Minimum of seven years of working experience in commercial, national or international organizations in software design and development for complex information systems and with experience in IT project management;
Familiarity with and experience working in the nuclear domain an asset;
Proven technical writing skills: Ability to draft, review, and edit information and computer security guidance documents.

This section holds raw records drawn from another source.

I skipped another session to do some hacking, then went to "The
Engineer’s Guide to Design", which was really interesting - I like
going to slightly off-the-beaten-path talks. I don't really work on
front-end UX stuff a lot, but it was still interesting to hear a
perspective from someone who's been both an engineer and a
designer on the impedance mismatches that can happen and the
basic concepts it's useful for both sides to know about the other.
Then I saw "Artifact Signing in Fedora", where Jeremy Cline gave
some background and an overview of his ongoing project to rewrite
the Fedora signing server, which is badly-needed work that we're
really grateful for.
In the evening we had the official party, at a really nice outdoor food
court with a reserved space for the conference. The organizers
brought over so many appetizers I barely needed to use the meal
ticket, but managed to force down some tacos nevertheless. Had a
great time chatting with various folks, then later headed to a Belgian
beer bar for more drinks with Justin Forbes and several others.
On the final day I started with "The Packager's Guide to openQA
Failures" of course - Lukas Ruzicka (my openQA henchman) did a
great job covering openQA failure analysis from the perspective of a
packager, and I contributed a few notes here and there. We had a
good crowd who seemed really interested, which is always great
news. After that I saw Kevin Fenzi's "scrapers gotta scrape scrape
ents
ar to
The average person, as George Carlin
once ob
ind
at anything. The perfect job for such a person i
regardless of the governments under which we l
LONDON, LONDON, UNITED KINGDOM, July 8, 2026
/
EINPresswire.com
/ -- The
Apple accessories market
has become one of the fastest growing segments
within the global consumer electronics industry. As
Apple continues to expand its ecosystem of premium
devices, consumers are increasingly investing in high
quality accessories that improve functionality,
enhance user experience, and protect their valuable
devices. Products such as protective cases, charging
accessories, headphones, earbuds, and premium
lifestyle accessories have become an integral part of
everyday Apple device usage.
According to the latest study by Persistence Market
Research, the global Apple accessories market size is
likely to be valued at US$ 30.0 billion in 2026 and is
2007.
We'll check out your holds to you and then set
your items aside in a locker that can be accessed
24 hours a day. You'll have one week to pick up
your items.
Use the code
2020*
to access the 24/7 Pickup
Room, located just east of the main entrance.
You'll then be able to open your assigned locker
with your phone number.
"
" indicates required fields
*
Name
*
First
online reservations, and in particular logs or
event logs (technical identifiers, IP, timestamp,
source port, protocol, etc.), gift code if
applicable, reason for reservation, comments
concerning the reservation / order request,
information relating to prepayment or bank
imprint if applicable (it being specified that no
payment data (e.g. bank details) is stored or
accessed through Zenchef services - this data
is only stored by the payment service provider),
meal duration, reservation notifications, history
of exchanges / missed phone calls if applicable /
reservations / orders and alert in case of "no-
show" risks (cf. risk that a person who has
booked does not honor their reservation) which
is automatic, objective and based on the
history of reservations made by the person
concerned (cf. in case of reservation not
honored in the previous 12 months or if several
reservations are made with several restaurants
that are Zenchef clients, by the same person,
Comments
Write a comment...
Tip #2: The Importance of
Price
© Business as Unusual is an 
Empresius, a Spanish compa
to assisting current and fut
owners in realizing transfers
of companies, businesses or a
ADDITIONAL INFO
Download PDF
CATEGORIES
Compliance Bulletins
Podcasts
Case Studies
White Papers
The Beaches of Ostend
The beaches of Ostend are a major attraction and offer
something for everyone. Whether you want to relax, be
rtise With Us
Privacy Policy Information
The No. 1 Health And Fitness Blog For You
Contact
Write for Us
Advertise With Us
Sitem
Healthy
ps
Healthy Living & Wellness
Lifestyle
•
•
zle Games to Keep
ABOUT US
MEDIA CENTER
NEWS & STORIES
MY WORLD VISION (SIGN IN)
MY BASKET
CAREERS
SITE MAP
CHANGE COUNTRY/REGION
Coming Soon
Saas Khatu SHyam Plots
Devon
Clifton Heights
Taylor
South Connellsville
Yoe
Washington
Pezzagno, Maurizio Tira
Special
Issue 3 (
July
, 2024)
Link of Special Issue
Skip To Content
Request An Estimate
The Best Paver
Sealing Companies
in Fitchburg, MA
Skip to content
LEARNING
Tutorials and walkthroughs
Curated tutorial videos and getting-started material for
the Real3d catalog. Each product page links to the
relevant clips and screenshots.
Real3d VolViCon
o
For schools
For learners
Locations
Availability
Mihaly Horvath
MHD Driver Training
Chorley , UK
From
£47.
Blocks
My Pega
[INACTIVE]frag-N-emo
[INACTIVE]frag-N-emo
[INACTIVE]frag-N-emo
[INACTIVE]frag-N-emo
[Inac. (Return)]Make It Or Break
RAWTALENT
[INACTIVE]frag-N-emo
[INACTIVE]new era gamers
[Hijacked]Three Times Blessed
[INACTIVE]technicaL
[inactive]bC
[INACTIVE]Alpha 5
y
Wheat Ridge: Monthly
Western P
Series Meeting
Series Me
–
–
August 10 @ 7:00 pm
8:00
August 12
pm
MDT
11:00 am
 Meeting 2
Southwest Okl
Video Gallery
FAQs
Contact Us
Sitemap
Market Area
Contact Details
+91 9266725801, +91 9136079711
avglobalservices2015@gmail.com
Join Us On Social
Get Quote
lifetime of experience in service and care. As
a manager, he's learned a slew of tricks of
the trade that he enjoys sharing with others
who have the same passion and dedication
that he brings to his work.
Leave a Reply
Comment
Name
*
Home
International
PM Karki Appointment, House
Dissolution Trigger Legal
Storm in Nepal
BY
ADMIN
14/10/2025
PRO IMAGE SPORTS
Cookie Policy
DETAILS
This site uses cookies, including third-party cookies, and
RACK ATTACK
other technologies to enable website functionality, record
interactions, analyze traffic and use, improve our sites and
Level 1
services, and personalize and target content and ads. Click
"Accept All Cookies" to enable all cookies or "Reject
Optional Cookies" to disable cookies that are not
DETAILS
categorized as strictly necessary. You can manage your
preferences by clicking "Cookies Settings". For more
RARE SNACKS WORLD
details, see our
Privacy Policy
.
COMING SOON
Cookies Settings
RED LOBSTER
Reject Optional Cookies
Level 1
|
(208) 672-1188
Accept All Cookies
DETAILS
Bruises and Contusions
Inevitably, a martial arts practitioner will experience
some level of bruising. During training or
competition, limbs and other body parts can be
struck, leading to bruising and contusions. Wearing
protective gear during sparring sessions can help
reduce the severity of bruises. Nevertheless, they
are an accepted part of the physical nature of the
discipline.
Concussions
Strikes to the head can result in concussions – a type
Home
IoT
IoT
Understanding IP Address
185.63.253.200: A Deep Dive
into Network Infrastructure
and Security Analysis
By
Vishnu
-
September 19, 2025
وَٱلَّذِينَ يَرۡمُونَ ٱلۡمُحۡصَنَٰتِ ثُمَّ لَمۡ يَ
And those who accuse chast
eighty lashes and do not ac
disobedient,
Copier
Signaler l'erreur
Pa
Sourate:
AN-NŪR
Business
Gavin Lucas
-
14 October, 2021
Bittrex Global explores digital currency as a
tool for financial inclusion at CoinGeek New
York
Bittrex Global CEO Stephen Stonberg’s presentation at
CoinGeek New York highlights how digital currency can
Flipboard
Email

Excellent oral and written command of English. Knowledge of other official IAEA languages (Arabic, Chinese, French, Russian and Spanish) is an asset.

Remuneration

The IAEA offers an attractive remuneration package including a tax-free annual net base salary starting at US $77326 (subject to mandatory deductions for pension contributions and health insurance), a variable post adjustment which currently amounts to US $ 38431, dependency benefits, rental subsidy, education grant, relocation and repatriation expenses; Other benefits include 6 weeks’ annual leave, home leave travel, pension plan and health insurance. More information on the conditions of employment can be found at: https://www.iaea.org/about/employment/professional-staff/conditions

General Information

• The IAEA’s paramount consideration in the recruitment of staff member is to secure employees of the highest standards of efficiency, technical competence and integrity.
• Staff Members shall be selected without any unfair treatment or arbitrary distinction based on a person’s race, sex, gender, sexual orientation, gender identity, gender expression, religion, nationality, ethnic origin, disability, age, language, social origin or other similar shared characteristic or trait.
• The IAEA is committed to gender equality and to promoting a diverse workforce. Applications from qualified women and candidates from developing countries are strongly encouraged.
• Applicants should be aware that IAEA staff members are international civil servants and may not accept instructions from any other authority. The IAEA is committed to applying the highest ethical standards in carrying out its mandate. As part of the United Nations common system, the IAEA subscribes to the following core ethical standards (or values): Integrity, Professionalism and Respect for diversity.
• The IAEA has a zero-tolerance policy on conduct that is incompatible with the aims and objectives of the United Nations and the IAEA, including sexual harassment, abuse of authority and discrimination.

Evaluation process

• The evaluation of applicants will be conducted on the basis of the information submitted in the application according to the selection criteria stated in the vacancy announcement. Applicants must provide complete and accurate information. Evaluation of qualified candidates may include an assessment exercise, which may be followed by a competency-based interview.
• Candidates under serious consideration for selection may be subject to reference and background checks as part of the recruitment process.

Appointment information

• Appointment is subject to a satisfactory medical report.
• Staff members may be assigned to any location.
• Candidates appointed to posts in the Professional and higher categories are subject to IAEA rotation policy and their maximum tour of service shall normally be seven years.
• The IAEA retains the discretion not to make any appointment to this vacancy, to make an appointment at a lower grade or with a different contract type, or to make an appointment with a modified job description or for shorter duration than indicated above.